Once again, Nashua has offered no reasonable explanation for
failing to join in Katun and GPI's motion.
Without a reasonable explanation for this delay, this Court has
no choice but to conclude that the delay was undue and
unjustified. This is not a matter of a few weeks or months that
have transpired; well over a full year has passed since the
deadline to amend pleadings contained in the Court's order
expired. Without sufficient justification, the Court cannot
enlarge the filing period for such a lengthy delay. While the
prejudice suffered by Plaintiffs may be somewhat limited by the
fact that the parties have conducted little discovery with regard
to the antitrust claims as of yet, the undue and unexplained
delay by Nashua in seeking leave to amend and file a counterclaim greatly outweighs this fact.

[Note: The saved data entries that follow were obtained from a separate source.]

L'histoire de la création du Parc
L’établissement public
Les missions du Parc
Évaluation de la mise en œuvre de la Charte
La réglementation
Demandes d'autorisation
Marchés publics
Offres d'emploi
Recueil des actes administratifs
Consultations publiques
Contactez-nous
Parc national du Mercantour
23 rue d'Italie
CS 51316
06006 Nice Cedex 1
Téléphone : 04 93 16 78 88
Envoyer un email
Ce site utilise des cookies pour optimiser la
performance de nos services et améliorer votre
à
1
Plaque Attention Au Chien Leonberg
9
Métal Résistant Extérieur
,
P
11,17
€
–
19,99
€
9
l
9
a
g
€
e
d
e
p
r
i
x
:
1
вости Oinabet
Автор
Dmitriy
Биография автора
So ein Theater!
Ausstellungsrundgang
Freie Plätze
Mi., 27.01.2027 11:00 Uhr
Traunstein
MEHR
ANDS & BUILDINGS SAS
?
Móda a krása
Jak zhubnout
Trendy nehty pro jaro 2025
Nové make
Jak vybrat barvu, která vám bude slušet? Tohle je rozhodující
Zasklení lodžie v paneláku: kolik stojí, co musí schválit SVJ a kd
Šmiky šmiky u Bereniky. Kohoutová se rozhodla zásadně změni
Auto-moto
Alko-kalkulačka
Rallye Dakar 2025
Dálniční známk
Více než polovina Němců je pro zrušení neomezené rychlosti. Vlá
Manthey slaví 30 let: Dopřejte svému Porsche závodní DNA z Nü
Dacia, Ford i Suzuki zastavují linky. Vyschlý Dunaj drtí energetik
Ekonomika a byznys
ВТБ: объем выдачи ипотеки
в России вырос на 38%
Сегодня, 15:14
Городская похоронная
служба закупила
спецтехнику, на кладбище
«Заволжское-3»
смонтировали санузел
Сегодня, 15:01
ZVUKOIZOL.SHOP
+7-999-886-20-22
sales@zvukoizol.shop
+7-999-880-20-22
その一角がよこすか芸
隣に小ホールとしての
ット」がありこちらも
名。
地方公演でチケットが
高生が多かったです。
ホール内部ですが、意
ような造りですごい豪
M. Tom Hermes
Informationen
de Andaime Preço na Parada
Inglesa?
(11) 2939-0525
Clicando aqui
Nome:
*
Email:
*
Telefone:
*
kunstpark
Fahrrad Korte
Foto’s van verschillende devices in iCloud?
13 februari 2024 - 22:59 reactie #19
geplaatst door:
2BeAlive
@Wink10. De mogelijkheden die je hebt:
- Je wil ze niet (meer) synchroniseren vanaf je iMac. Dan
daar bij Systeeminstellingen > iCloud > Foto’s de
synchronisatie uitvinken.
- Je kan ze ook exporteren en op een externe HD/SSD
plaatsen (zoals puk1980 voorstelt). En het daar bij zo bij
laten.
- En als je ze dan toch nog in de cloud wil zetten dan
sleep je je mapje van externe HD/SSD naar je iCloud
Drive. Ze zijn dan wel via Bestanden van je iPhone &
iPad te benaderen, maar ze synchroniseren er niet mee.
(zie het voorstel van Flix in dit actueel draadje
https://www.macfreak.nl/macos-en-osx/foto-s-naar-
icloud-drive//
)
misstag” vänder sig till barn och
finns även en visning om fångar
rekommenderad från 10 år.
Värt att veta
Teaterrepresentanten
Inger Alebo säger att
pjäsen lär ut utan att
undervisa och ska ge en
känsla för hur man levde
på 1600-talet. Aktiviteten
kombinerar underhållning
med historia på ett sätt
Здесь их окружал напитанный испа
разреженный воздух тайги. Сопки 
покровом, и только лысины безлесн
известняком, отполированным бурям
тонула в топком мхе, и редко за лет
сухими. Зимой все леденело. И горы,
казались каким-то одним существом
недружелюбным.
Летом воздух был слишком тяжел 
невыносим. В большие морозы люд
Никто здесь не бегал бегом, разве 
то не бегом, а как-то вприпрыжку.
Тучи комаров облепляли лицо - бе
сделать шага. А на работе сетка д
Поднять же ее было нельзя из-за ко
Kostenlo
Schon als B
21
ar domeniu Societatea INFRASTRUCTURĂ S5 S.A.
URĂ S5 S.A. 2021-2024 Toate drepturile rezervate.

This Court is quite
concerned with ensuring the expeditious handling of matters
before it via close adherence to its scheduling orders, and "[i]f
[scheduling orders] can be disregarded without a specific showing
of good cause, their utility will be severely impaired." Koplove
v. Ford Motor Co., 795 F.2d 15, 18 (3d Cir. 1986).
Thus, for the foregoing reasons, Defendant Nashua Corporation's
motion for leave to amend its answer and to file a counterclaim
under the Sherman Antitrust Act is DENIED.